Exercise aim >> Since the listing below shows pictures, leave them out and write out exactly the lines from the line with "Guess Their Answer" to the line with "produit dans le", both included, and no others.

_____

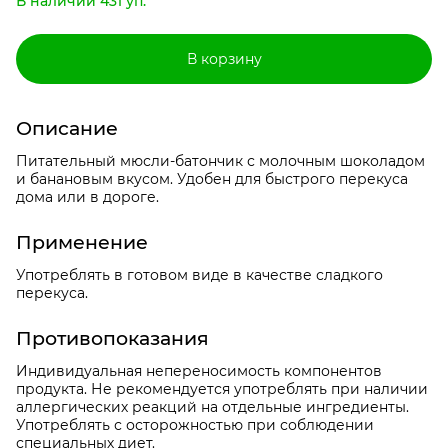
В наличии 431 уп.
В корзину
Описание
Питательный мюсли-батончик с молочным шоколадом
и банановым вкусом. Удобен для быстрого перекуса
дома или в дороге.
Применение
Употреблять в готовом виде в качестве сладкого
перекуса.
Противопоказания
Индивидуальная непереносимость компонентов
продукта. Не рекомендуется употреблять при наличии
аллергических реакций на отдельные ингредиенты.
Употреблять с осторожностью при соблюдении
специальных диет.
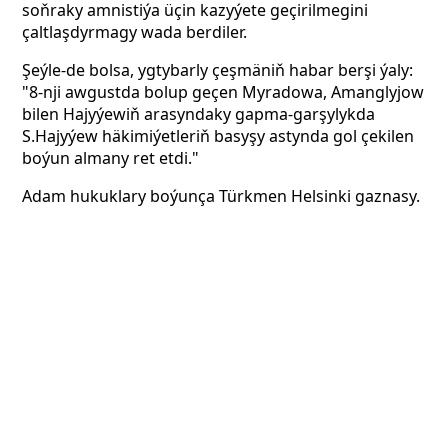
soňraky amnistiýa üçin kazyýete geçirilmegini
çaltlaşdyrmagy wada berdiler.
Şeýle-de bolsa, ygtybarly çeşmäniň habar berşi ýaly:
"8-nji awgustda bolup geçen Myradowa, Amanglyjow
bilen Hajyýewiň arasyndaky gapma-garşylykda
S.Hajyýew häkimiýetleriň basyşy astynda gol çekilen
boýun almany ret etdi."
Adam hukuklary boýunça Türkmen Helsinki gaznasy.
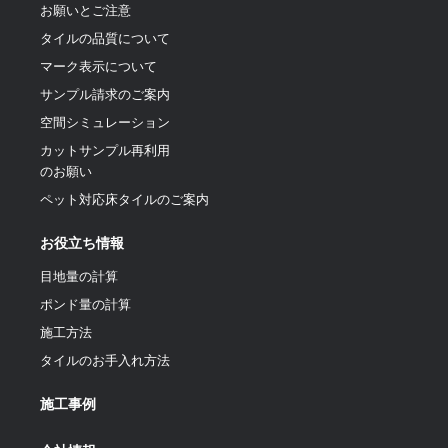
お願いとご注意
タイルの品質について
マーク表示について
サンプル請求のご案内
空間シミュレーション
カットサンプル再利用
のお願い
ペット対応床タイルのご案内
お役立ち情報
目地量の計算
ポンド量の計算
施工方法
タイルのお手入れ方法
施工事例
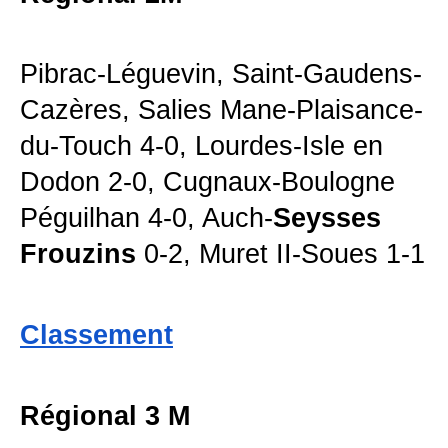
Pibrac-Léguevin, Saint-Gaudens-
Cazères, Salies Mane-Plaisance-
du-Touch 4-0, Lourdes-Isle en
Dodon 2-0, Cugnaux-Boulogne
Péguilhan 4-0, Auch-
Seysses
Frouzins
0-2, Muret II-Soues 1-1
Classement
Régional 3 M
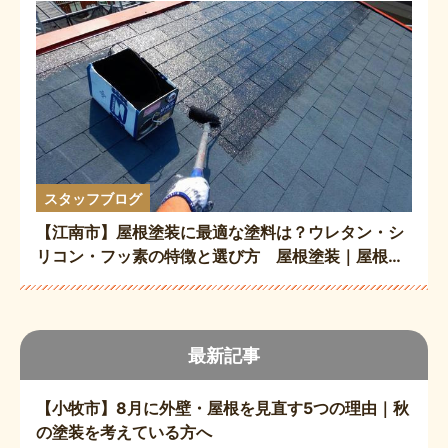
スタッフブログ
【江南市】屋根塗装に最適な塗料は？ウレタン・シ
リコン・フッ素の特徴と選び方 屋根塗装｜屋根修
理｜外壁塗装
最新記事
【小牧市】8月に外壁・屋根を見直す5つの理由｜秋
の塗装を考えている方へ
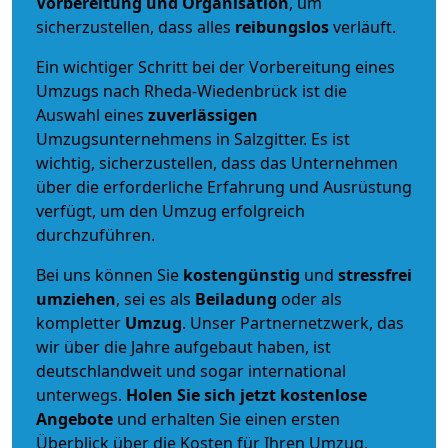
Vorbereitung und Organisation
, um
sicherzustellen, dass alles
reibungslos
verläuft.
Ein wichtiger Schritt bei der Vorbereitung eines
Umzugs nach Rheda-Wiedenbrück ist die
Auswahl eines
zuverlässigen
Umzugsunternehmens in Salzgitter. Es ist
wichtig, sicherzustellen, dass das Unternehmen
über die erforderliche Erfahrung und Ausrüstung
verfügt, um den Umzug erfolgreich
durchzuführen.
Bei uns können Sie
kostengünstig
und
stressfrei
umziehen
, sei es als
Beiladung
oder als
kompletter
Umzug
. Unser Partnernetzwerk, das
wir über die Jahre aufgebaut haben, ist
deutschlandweit und sogar international
unterwegs.
Holen Sie sich jetzt kostenlose
Angebote
und erhalten Sie einen ersten
Überblick über die Kosten für Ihren Umzug.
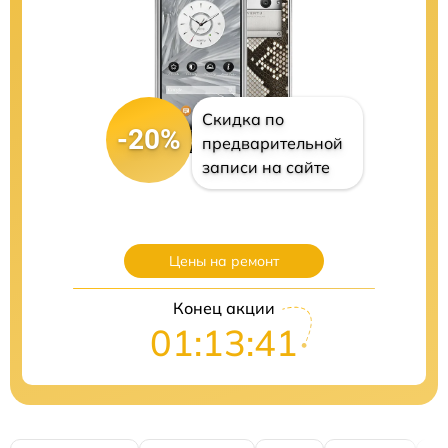
Скидка по
-20%
предварительной
записи на сайте
Цены на ремонт
Конец акции
01:13:40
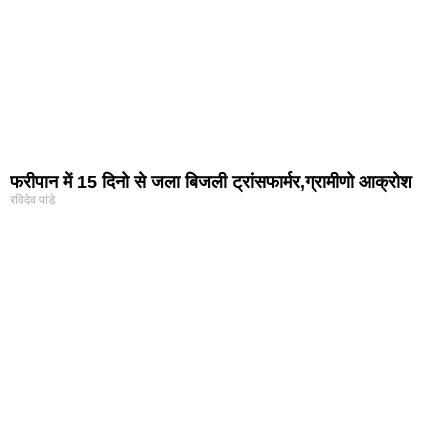
फरीपान में 15 दिनो से जला बिजली ट्रांसफार्मर,ग्रामीणो आक्रोश
रविदेव पांडे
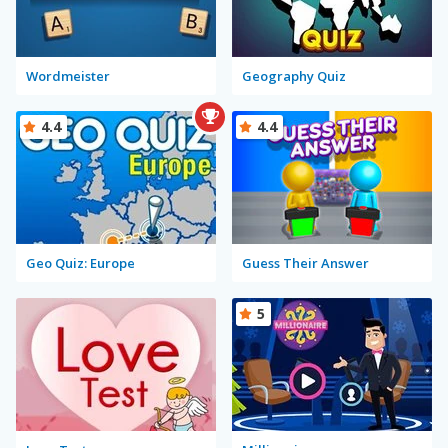
Wordmeister
Geography Quiz
4.4
4.4
Geo Quiz: Europe
Guess Their Answer
5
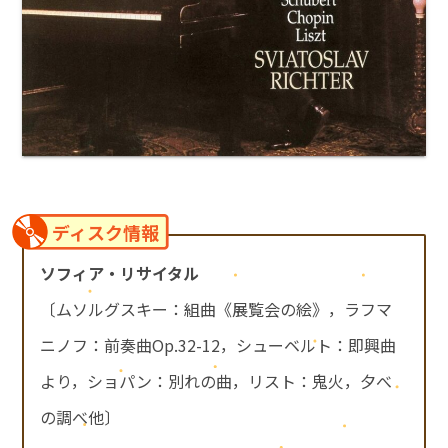
ディスク情報
ソフィア・リサイタル
〔ムソルグスキー：組曲《展覧会の絵》，ラフマ
ニノフ：前奏曲Op.32-12，シューベルト：即興曲
より，ショパン：別れの曲，リスト：鬼火，夕べ
の調べ他〕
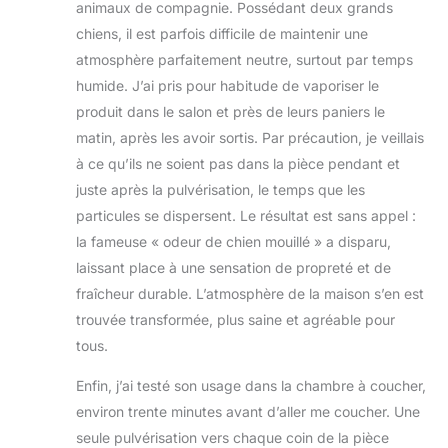
animaux de compagnie. Possédant deux grands
chiens, il est parfois difficile de maintenir une
atmosphère parfaitement neutre, surtout par temps
humide. J’ai pris pour habitude de vaporiser le
produit dans le salon et près de leurs paniers le
matin, après les avoir sortis. Par précaution, je veillais
à ce qu’ils ne soient pas dans la pièce pendant et
juste après la pulvérisation, le temps que les
particules se dispersent. Le résultat est sans appel :
la fameuse « odeur de chien mouillé » a disparu,
laissant place à une sensation de propreté et de
fraîcheur durable. L’atmosphère de la maison s’en est
trouvée transformée, plus saine et agréable pour
tous.
Enfin, j’ai testé son usage dans la chambre à coucher,
environ trente minutes avant d’aller me coucher. Une
seule pulvérisation vers chaque coin de la pièce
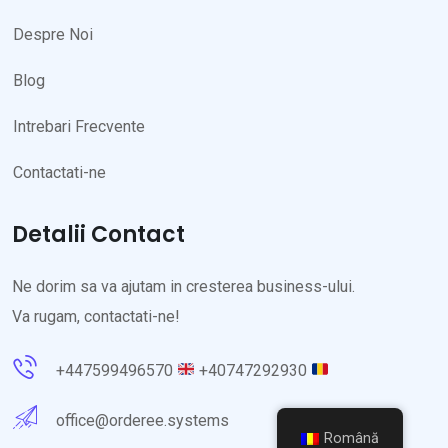
Despre Noi
Blog
Intrebari Frecvente
Contactati-ne
Detalii Contact
Ne dorim sa va ajutam in cresterea business-ului.
Va rugam, contactati-ne!
+447599496570
+40747292930
office@orderee.systems
Română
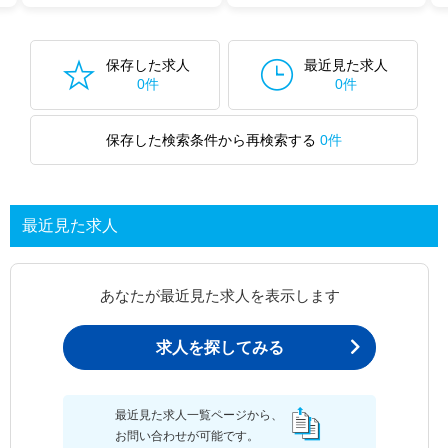
保存した求人
最近見た求人
0件
0件
保存した検索条件から再検索する
0件
最近見た求人
あなたが最近見た求人を表示します
求人を探してみる
最近見た求人一覧ページから、
お問い合わせが可能です。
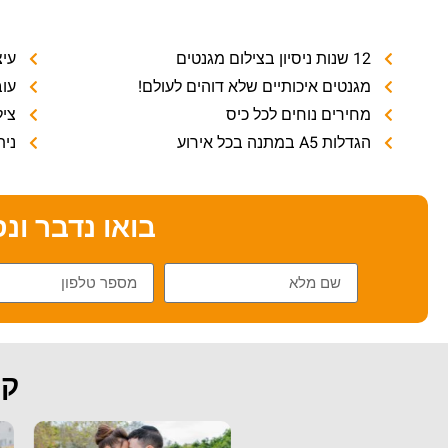
12 שנות ניסיון בצילום מגנטים
עי
מגנטים איכותיים שלא דוהים לעולם!
עוב
מחירים נוחים לכל כיס
ציל
הגדלות A5 במתנה בכל אירוע
נית
בואו נדבר ונ
קצ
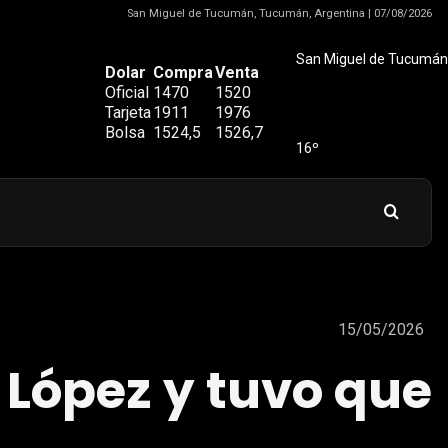
San Miguel de Tucumán, Tucumán, Argentina | 07/08/2026
San Miguel de Tucumán
Dolar
Compra
Venta
Oficial
1470
1520
Tarjeta
1911
1976
Bolsa
1524,5
1526,7
16º
15/05/2026
 López y tuvo que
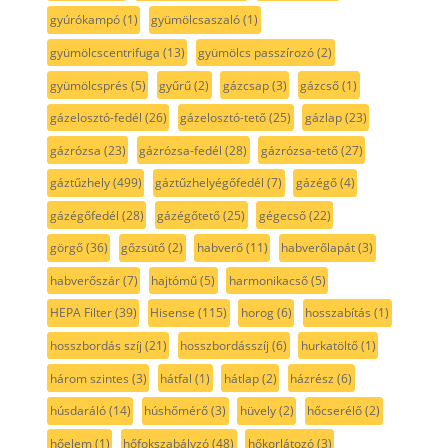
gyúrókampó
(1)
gyümölcsaszaló
(1)
gyümölcscentrifuga
(13)
gyümölcs passzírozó
(2)
gyümölcsprés
(5)
gyűrű
(2)
gázcsap
(3)
gázcső
(1)
gázelosztó-fedél
(26)
gázelosztó-tető
(25)
gázlap
(23)
gázrózsa
(23)
gázrózsa-fedél
(28)
gázrózsa-tető
(27)
gáztűzhely
(499)
gáztűzhelyégőfedél
(7)
gázégő
(4)
gázégőfedél
(28)
gázégőtető
(25)
gégecső
(22)
görgő
(36)
gőzsütő
(2)
habverő
(11)
habverőlapát
(3)
habverőszár
(7)
hajtómű
(5)
harmonikacső
(5)
HEPA Filter
(39)
Hisense
(115)
horog
(6)
hosszabítás
(1)
hosszbordás szíj
(21)
hosszbordásszíj
(6)
hurkatöltő
(1)
három szintes
(3)
hátfal
(1)
hátlap
(2)
házrész
(6)
húsdaráló
(14)
húshőmérő
(3)
hüvely
(2)
hőcserélő
(2)
hőelem
(1)
hőfokszabályzó
(48)
hőkorlátozó
(3)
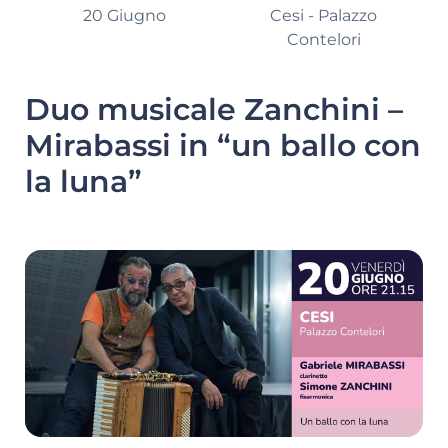
20 Giugno
Cesi - Palazzo
Contelori
Duo musicale Zanchini –
Mirabassi in “un ballo con
la luna”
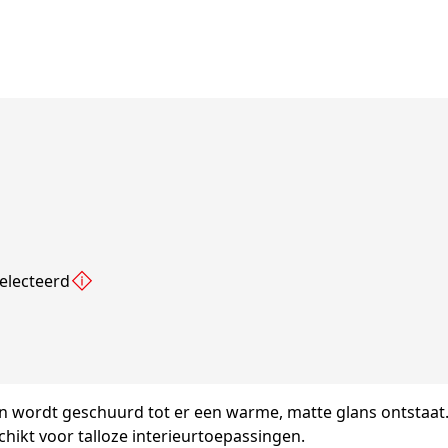
electeerd
n wordt geschuurd tot er een warme, matte glans ontstaat.
chikt voor talloze interieurtoepassingen.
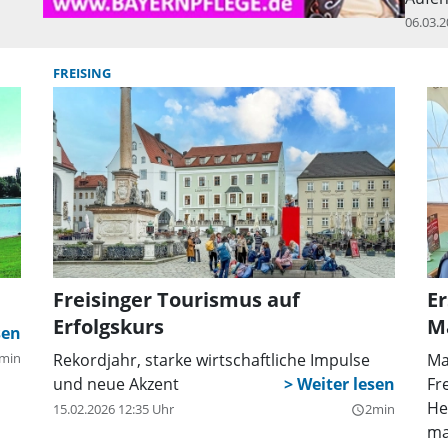
die Z
06.03.2
die R
aktue
FREISING
der L
Erdin
Münch
verga
Milli
24,4 
Freisinger Tourismus auf
Er
Erfolgskurs
M
min
Rekordjahr, starke wirtschaftliche Impulse
Ma
und neue Akzent
Fr
He
15.02.2026 12:35 Uhr
2min
query_builder
ma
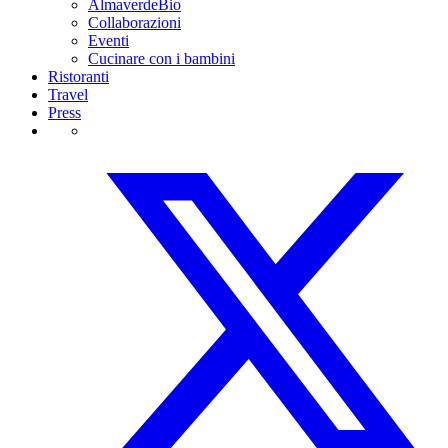
AlmaverdeBio
Collaborazioni
Eventi
Cucinare con i bambini
Ristoranti
Travel
Press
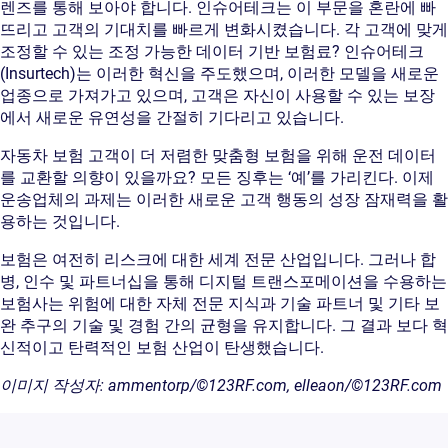
렌즈를 통해 보아야 합니다. 인슈어테크는 이 부문을 혼란에 빠
뜨리고 고객의 기대치를 빠르게 변화시켰습니다. 각 고객에 맞게
조정할 수 있는 조정 가능한 데이터 기반 보험료? 인슈어테크
(Insurtech)는 이러한 혁신을 주도했으며, 이러한 모델을 새로운
업종으로 가져가고 있으며, 고객은 자신이 사용할 수 있는 보장
에서 새로운 유연성을 간절히 기다리고 있습니다.
자동차 보험 고객이 더 저렴한 맞춤형 보험을 위해 운전 데이터
를 교환할 의향이 있을까요? 모든 징후는 ‘예’를 가리킨다. 이제
운송업체의 과제는 이러한 새로운 고객 행동의 성장 잠재력을 활
용하는 것입니다.
보험은 여전히 리스크에 대한 세계 전문 산업입니다. 그러나 합
병, 인수 및 파트너십을 통해 디지털 트랜스포메이션을 수용하는
보험사는 위험에 대한 자체 전문 지식과 기술 파트너 및 기타 보
완 추구의 기술 및 경험 간의 균형을 유지합니다. 그 결과 보다 혁
신적이고 탄력적인 보험 산업이 탄생했습니다.
이미지 작성자: ammentorp/©123RF.com, elleaon/©123RF.com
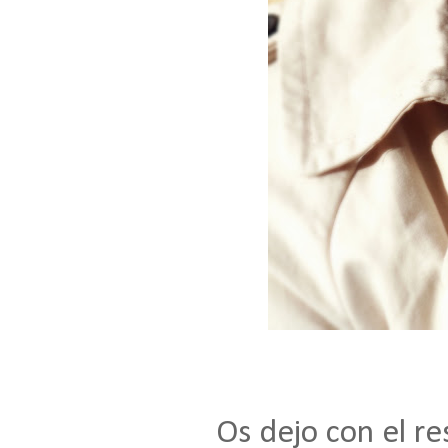
Os dejo con el re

_____

Exercise solution >>
Guess Their Answer
5
ディスク情報
ソフィア・リサイタル
〔ムソルグスキー：組曲《展覧会の絵》，ラフマ
ニノフ：前奏曲Op.32-12，シューベルト：即興曲
より，ショパン：別れの曲，リスト：鬼火，夕べ
の調べ他〕
animaux de compagnie. Possédant deux grands
chiens, il est parfois difficile de maintenir une
atmosphère parfaitement neutre, surtout par temps
humide. J’ai pris pour habitude de vaporiser le
produit dans le salon et près de leurs paniers le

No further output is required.